Assigned task »
Give each entry back by retyping it exactly as written.

Dataset excerpts:

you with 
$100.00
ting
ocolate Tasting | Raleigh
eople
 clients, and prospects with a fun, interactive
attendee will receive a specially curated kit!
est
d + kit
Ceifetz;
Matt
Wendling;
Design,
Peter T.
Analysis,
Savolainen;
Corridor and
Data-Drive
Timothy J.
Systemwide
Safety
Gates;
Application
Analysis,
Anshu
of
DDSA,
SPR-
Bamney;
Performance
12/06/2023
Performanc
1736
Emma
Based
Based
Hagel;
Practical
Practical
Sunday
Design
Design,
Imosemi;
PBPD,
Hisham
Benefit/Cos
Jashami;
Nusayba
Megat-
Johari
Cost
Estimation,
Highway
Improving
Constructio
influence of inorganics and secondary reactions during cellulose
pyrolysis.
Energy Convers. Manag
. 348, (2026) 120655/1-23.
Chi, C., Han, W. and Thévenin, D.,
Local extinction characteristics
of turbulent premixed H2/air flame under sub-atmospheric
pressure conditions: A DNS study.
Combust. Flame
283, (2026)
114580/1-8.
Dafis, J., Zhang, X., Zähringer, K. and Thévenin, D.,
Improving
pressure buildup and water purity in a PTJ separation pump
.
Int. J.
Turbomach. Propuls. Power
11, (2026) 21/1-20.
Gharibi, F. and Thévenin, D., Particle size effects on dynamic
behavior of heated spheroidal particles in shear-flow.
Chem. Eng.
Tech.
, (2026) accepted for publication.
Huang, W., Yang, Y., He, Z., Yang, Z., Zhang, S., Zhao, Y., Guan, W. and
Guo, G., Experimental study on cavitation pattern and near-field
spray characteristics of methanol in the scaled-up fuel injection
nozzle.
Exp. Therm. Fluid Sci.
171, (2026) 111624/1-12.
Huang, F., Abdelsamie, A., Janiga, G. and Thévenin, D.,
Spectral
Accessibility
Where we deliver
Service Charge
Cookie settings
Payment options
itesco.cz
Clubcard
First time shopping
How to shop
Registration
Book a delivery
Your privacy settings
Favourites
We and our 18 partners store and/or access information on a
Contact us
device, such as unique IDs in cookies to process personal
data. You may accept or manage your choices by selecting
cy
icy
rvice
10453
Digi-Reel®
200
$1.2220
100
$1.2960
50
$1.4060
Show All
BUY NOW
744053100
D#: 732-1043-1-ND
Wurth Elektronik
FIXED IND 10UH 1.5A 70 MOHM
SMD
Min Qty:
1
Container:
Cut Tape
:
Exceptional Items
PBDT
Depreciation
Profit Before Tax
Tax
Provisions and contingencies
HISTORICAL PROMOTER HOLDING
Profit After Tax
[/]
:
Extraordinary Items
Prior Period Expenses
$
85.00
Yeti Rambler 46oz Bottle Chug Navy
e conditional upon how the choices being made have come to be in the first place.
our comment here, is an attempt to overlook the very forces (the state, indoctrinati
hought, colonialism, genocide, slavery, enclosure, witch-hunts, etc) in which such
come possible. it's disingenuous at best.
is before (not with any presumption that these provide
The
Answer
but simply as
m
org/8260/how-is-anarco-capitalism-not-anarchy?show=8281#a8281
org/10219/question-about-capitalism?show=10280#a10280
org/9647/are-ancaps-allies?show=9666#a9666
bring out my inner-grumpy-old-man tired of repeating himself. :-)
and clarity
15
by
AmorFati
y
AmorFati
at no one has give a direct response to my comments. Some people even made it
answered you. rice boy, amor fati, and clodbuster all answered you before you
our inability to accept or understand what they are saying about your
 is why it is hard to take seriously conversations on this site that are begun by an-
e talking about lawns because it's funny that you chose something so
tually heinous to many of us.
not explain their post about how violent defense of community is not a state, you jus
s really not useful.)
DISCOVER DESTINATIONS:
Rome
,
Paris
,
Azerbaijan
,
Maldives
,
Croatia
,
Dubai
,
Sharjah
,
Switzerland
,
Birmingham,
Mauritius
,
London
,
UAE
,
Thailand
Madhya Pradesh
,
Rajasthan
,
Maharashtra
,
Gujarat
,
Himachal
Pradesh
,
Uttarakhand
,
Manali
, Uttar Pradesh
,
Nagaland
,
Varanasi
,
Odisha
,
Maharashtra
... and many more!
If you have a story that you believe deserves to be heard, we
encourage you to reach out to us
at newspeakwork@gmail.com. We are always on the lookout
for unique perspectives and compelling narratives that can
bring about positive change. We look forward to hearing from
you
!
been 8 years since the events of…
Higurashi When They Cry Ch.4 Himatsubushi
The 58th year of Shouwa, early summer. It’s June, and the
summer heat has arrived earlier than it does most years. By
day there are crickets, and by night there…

Answer box »
you with 
$100.00
ting
ocolate Tasting | Raleigh
eople
 clients, and prospects with a fun, interactive
attendee will receive a specially curated kit!
est
d + kit
Ceifetz;
Matt
Wendling;
Design,
Peter T.
Analysis,
Savolainen;
Corridor and
Data-Drive
Timothy J.
Systemwide
Safety
Gates;
Application
Analysis,
Anshu
of
DDSA,
SPR-
Bamney;
Performance
12/06/2023
Performanc
1736
Emma
Based
Based
Hagel;
Practical
Practical
Sunday
Design
Design,
Imosemi;
PBPD,
Hisham
Benefit/Cos
Jashami;
Nusayba
Megat-
Johari
Cost
Estimation,
Highway
Improving
Constructio
influence of inorganics and secondary reactions during cellulose
pyrolysis.
Energy Convers. Manag
. 348, (2026) 120655/1-23.
Chi, C., Han, W. and Thévenin, D.,
Local extinction characteristics
of turbulent premixed H2/air flame under sub-atmospheric
pressure conditions: A DNS study.
Combust. Flame
283, (2026)
114580/1-8.
Dafis, J., Zhang, X., Zähringer, K. and Thévenin, D.,
Improving
pressure buildup and water purity in a PTJ separation pump
.
Int. J.
Turbomach. Propuls. Power
11, (2026) 21/1-20.
Gharibi, F. and Thévenin, D., Particle size effects on dynamic
behavior of heated spheroidal particles in shear-flow.
Chem. Eng.
Tech.
, (2026) accepted for publication.
Huang, W., Yang, Y., He, Z., Yang, Z., Zhang, S., Zhao, Y., Guan, W. and
Guo, G., Experimental study on cavitation pattern and near-field
spray characteristics of methanol in the scaled-up fuel injection
nozzle.
Exp. Therm. Fluid Sci.
171, (2026) 111624/1-12.
Huang, F., Abdelsamie, A., Janiga, G. and Thévenin, D.,
Spectral
Accessibility
Where we deliver
Service Charge
Cookie settings
Payment options
itesco.cz
Clubcard
First time shopping
How to shop
Registration
Book a delivery
Your privacy settings
Favourites
We and our 18 partners store and/or access information on a
Contact us
device, such as unique IDs in cookies to process personal
data. You may accept or manage your choices by selecting
cy
icy
rvice
10453
Digi-Reel®
200
$1.2220
100
$1.2960
50
$1.4060
Show All
BUY NOW
744053100
D#: 732-1043-1-ND
Wurth Elektronik
FIXED IND 10UH 1.5A 70 MOHM
SMD
Min Qty:
1
Container:
Cut Tape
:
Exceptional Items
PBDT
Depreciation
Profit Before Tax
Tax
Provisions and contingencies
HISTORICAL PROMOTER HOLDING
Profit After Tax
[/]
:
Extraordinary Items
Prior Period Expenses
$
85.00
Yeti Rambler 46oz Bottle Chug Navy
e conditional upon how the choices being made have come to be in the first place.
our comment here, is an attempt to overlook the very forces (the state, indoctrinati
hought, colonialism, genocide, slavery, enclosure, witch-hunts, etc) in which such
come possible. it's disingenuous at best.
is before (not with any presumption that these provide
The
Answer
but simply as
m
org/8260/how-is-anarco-capitalism-not-anarchy?show=8281#a8281
org/10219/question-about-capitalism?show=10280#a10280
org/9647/are-ancaps-allies?show=9666#a9666
bring out my inner-grumpy-old-man tired of repeating himself. :-)
and clarity
15
by
AmorFati
y
AmorFati
at no one has give a direct response to my comments. Some people even made it
answered you. rice boy, amor fati, and clodbuster all answered you before you
our inability to accept or understand what they are saying about your
 is why it is hard to take seriously conversations on this site that are begun by an-
e talking about lawns because it's funny that you chose something so
tually heinous to many of us.
not explain their post about how violent defense of community is not a state, you jus
s really not useful.)
DISCOVER DESTINATIONS:
Rome
,
Paris
,
Azerbaijan
,
Maldives
,
Croatia
,
Dubai
,
Sharjah
,
Switzerland
,
Birmingham,
Mauritius
,
London
,
UAE
,
Thailand
Madhya Pradesh
,
Rajasthan
,
Maharashtra
,
Gujarat
,
Himachal
Pradesh
,
Uttarakhand
,
Manali
, Uttar Pradesh
,
Nagaland
,
Varanasi
,
Odisha
,
Maharashtra
... and many more!
If you have a story that you believe deserves to be heard, we
encourage you to reach out to us
at newspeakwork@gmail.com. We are always on the lookout
for unique perspectives and compelling narratives that can
bring about positive change. We look forward to hearing from
you
!
been 8 years since the events of…
Higurashi When They Cry Ch.4 Himatsubushi
The 58th year of Shouwa, early summer. It’s June, and the
summer heat has arrived earlier than it does most years. By
day there are crickets, and by night there…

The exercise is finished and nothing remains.